What is needed:
If any record holds an image, omit the image and print the rest exactly.

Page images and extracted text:
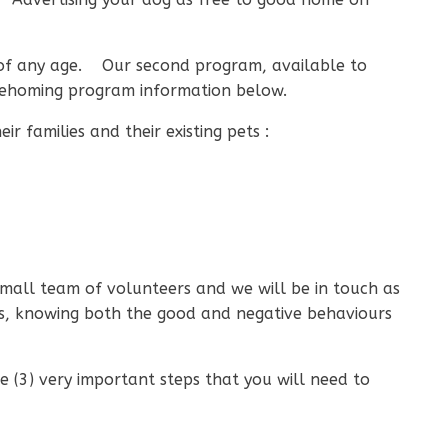
s of any age. Our second program, available to
d rehoming program information below.
r families and their existing pets :
small team of volunteers and we will be in touch as
rs, knowing both the good and negative behaviours
 (3) very important steps that you will need to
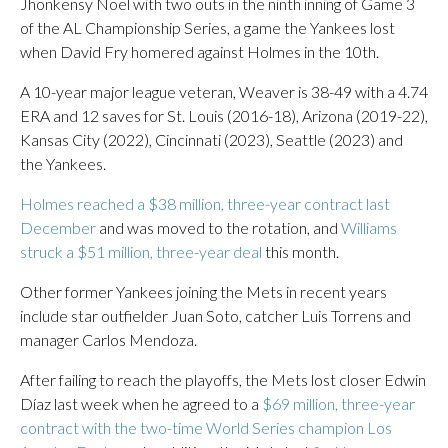
Jhonkensy Noel with two outs in the ninth inning of Game 3
of the AL Championship Series, a game the Yankees lost
when David Fry homered against Holmes in the 10th.
A 10-year major league veteran, Weaver is 38-49 with a 4.74
ERA and 12 saves for St. Louis (2016-18), Arizona (2019-22),
Kansas City (2022), Cincinnati (2023), Seattle (2023) and
the Yankees.
Holmes reached a $38 million, three-year contract last
December
and was moved to the rotation, and
Williams
struck a $51 million, three-year deal
this month.
Other former Yankees joining the Mets in recent years
include star outfielder Juan Soto, catcher Luis Torrens and
manager Carlos Mendoza.
After failing to reach the playoffs, the Mets lost closer Edwin
Díaz last week when he agreed to a
$69 million, three-year
contract with the two-time World Series champion Los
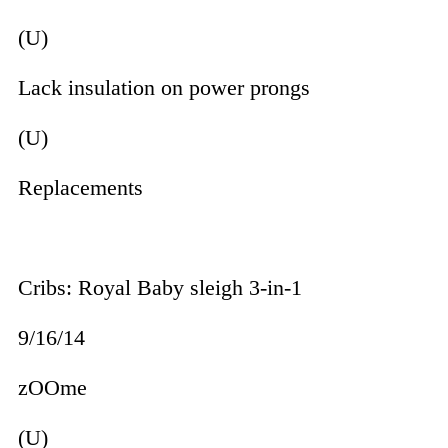
(U)
Lack insulation on power prongs
(U)
Replacements
Cribs: Royal Baby sleigh 3-in-1
9/16/14
zOOme
(U)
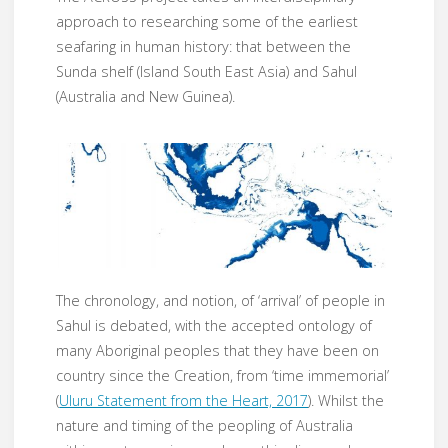
approach to researching some of the earliest
seafaring in human history: that between the
Sunda shelf (Island South East Asia) and Sahul
(Australia and New Guinea).
The chronology, and notion, of ‘arrival’ of people in
Sahul is debated, with the accepted ontology of
many Aboriginal peoples that they have been on
country since the Creation, from ‘time immemorial’
(
Uluru Statement from the Heart, 2017
). Whilst the
nature and timing of the peopling of Australia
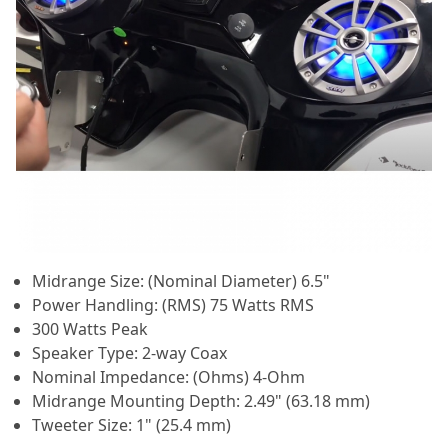
Midrange Size: (Nominal Diameter) 6.5"
Power Handling: (RMS) 75 Watts RMS
300 Watts Peak
Speaker Type: 2-way Coax
Nominal Impedance: (Ohms) 4-Ohm
Midrange Mounting Depth: 2.49" (63.18 mm)
Tweeter Size: 1" (25.4 mm)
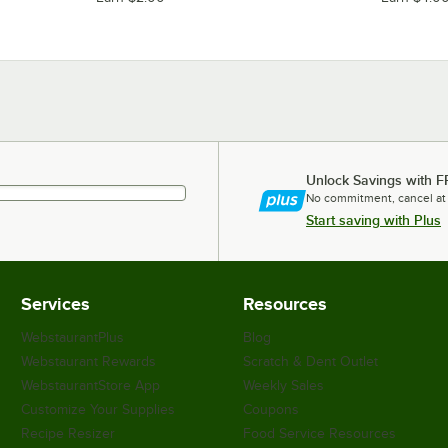
Unlock Savings with F
No commitment, cancel at
Start saving with Plus
Services
Resources
WebstaurantPlus
Blog
Webstaurant Rewards
Scratch & Dent Outlet
WebstaurantStore App
Weekly Sales
Customize Your Supplies
Coupons
Recipe Resizer
Food Service Resources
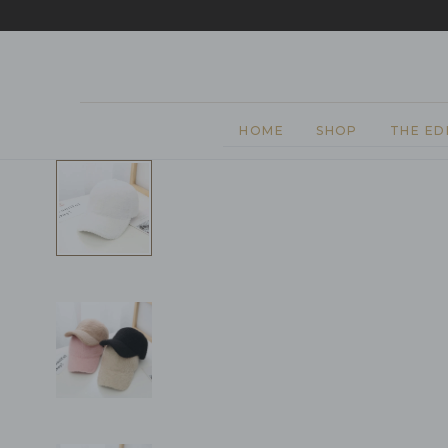
EASY 
SKIP TO CONTENT
HOME
SHOP
THE ED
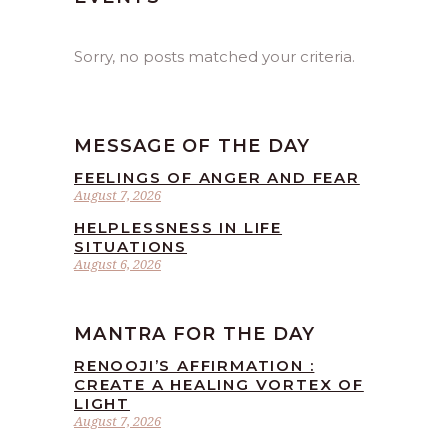
Sorry, no posts matched your criteria.
MESSAGE OF THE DAY
FEELINGS OF ANGER AND FEAR
August 7, 2026
HELPLESSNESS IN LIFE
SITUATIONS
August 6, 2026
MANTRA FOR THE DAY
RENOOJI’S AFFIRMATION :
CREATE A HEALING VORTEX OF
LIGHT
August 7, 2026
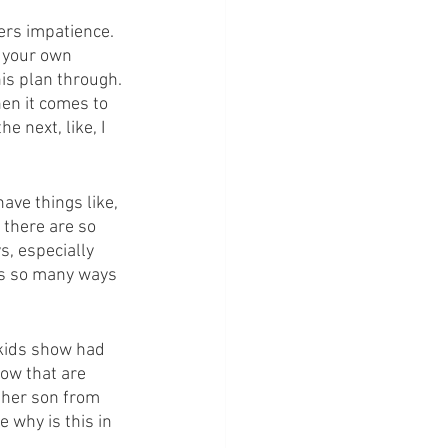
gers impatience. 
n your own 
is plan through. 
hen it comes to 
e next, like, I 
have things like, 
 there are so 
, especially 
's so many ways 
 kids show had 
how that are 
 her son from 
e why is this in 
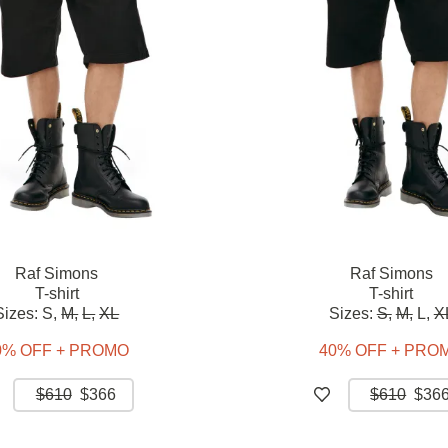
Raf Simons
Raf Simons
T-shirt
T-shirt
Sizes:
S,
M,
L,
XL
Sizes:
S,
M,
L,
X
0% OFF + PROMO
40% OFF + PRO
$610
$366
$610
$36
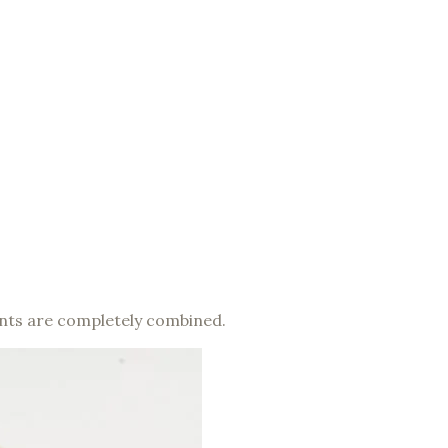
dients are completely combined.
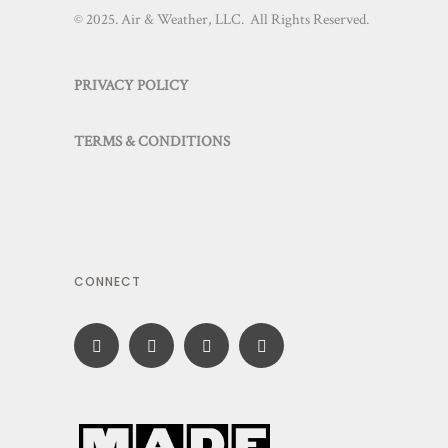
© 2025. Air & Weather, LLC. All Rights Reserved.
PRIVACY POLICY
TERMS & CONDITIONS
CONNECT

Solution for this problem:
s of any age. Our second program, available to
d rehoming program information below.
r families and their existing pets :
small team of volunteers and we will be in touch as
rs, knowing both the good and negative behaviours
 (3) very important steps that you will need to
Jhonkensy Noel with two outs in the ninth inning of Game 3
of the AL Championship Series, a game the Yankees lost
when David Fry homered against Holmes in the 10th.
A 10-year major league veteran, Weaver is 38-49 with a 4.74
ERA and 12 saves for St. Louis (2016-18), Arizona (2019-22),
Kansas City (2022), Cincinnati (2023), Seattle (2023) and
the Yankees.
Holmes reached a $38 million, three-year contract last
December
and was moved to the rotation, and
Williams
struck a $51 million, three-year deal
this month.
Other former Yankees joining the Mets in recent years
include star outfielder Juan Soto, catcher Luis Torrens and
manager Carlos Mendoza.
After failing to reach the playoffs, the Mets lost closer Edwin
Díaz last week when he agreed to a
$69 million, three-year
contract with the two-time World Series champion Los
(U)
Lack insulation on power prongs
(U)
Replacements
Cribs: Royal Baby sleigh 3-in-1
9/16/14
zOOme
(U)
approach to researching some of the earliest
seafaring in human history: that between the
Sunda shelf (Island South East Asia) and Sahul
(Australia and New Guinea).
The chronology, and notion, of ‘arrival’ of people in
Sahul is debated, with the accepted ontology of
many Aboriginal peoples that they have been on
country since the Creation, from ‘time immemorial’
(
Uluru Statement from the Heart, 2017
). Whilst the
nature and timing of the peopling of Australia
Midrange Size: (Nominal Diameter) 6.5"
Power Handling: (RMS) 75 Watts RMS
300 Watts Peak
Speaker Type: 2-way Coax
Nominal Impedance: (Ohms) 4-Ohm
Midrange Mounting Depth: 2.49" (63.18 mm)
Tweeter Size: 1" (25.4 mm)
Unlock Savings with F
No commitment, cancel at
Start saving with Plus
Services
Resources
WebstaurantPlus
Blog
Webstaurant Rewards
Scratch & Dent Outlet
WebstaurantStore App
Weekly Sales
Customize Your Supplies
Coupons
Recipe Resizer
Food Service Resources
EASY 
SKIP TO CONTENT
HOME
SHOP
THE ED
Sorry, no posts matched your criteria.
MESSAGE OF THE DAY
FEELINGS OF ANGER AND FEAR
August 7, 2026
HELPLESSNESS IN LIFE
SITUATIONS
August 6, 2026
MANTRA FOR THE DAY
RENOOJI’S AFFIRMATION :
CREATE A HEALING VORTEX OF
LIGHT
August 7, 2026
gers impatience. 
n your own 
is plan through. 
hen it comes to 
e next, like, I 
have things like, 
 there are so 
, especially 
's so many ways 
 kids show had 
how that are 
 her son from 
e why is this in 
Raf Simons
Raf Simons
T-shirt
T-shirt
Sizes:
S,
M,
L,
XL
Sizes:
S,
M,
L,
X
0% OFF + PROMO
40% OFF + PRO
$610
$366
$610
$36
dients are completely combined.
© 2025. Air & Weather, LLC. All Rights Reserved.
PRIVACY POLICY
TERMS & CONDITIONS
CONNECT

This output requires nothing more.